Task directions ->
A complete answer lists every line of the material where the string "like" occurs.

Data for analysis ->
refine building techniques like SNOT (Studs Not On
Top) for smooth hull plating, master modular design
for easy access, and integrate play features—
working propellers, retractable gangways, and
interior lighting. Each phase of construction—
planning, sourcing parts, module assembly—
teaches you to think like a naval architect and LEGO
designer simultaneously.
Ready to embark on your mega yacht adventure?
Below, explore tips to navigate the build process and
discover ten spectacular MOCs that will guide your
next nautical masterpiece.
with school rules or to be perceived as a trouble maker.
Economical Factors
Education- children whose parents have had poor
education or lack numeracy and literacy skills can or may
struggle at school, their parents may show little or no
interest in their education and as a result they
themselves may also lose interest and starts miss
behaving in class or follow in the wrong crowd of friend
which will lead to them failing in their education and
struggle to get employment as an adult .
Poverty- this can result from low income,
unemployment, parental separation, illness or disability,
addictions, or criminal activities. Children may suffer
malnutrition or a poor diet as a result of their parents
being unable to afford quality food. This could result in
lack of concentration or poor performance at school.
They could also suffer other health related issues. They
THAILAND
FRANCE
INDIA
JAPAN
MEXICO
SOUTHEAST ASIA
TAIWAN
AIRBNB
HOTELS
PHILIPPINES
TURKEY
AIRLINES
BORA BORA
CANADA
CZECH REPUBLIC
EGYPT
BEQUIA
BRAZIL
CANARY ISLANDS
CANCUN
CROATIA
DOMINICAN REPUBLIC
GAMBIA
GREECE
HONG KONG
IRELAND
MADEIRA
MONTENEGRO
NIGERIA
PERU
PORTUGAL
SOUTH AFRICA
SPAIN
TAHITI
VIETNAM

==

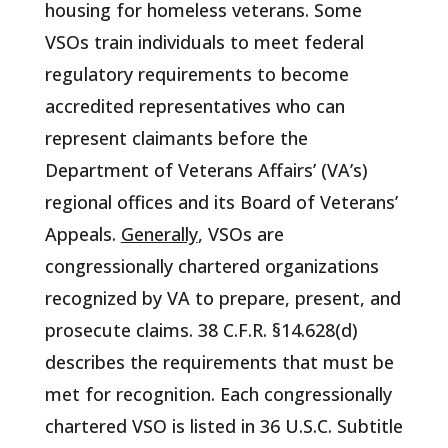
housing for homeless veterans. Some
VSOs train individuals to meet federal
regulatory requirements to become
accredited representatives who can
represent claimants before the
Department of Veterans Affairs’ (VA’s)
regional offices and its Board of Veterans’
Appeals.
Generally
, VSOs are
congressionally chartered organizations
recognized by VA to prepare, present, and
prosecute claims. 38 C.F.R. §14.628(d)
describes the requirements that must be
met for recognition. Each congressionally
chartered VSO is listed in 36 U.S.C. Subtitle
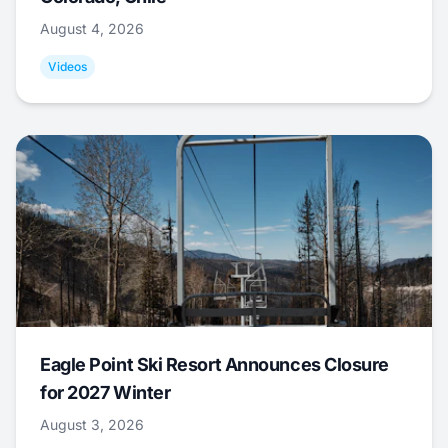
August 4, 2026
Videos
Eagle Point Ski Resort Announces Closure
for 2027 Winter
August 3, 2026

...

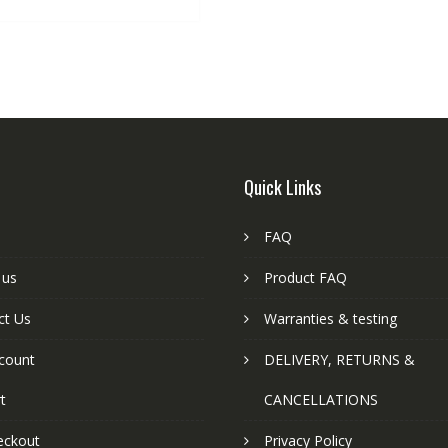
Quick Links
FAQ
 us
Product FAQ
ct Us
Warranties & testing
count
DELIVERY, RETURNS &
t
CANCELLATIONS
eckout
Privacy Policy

Completed exercise ->
refine building techniques like SNOT (Studs Not On
teaches you to think like a naval architect and LEGO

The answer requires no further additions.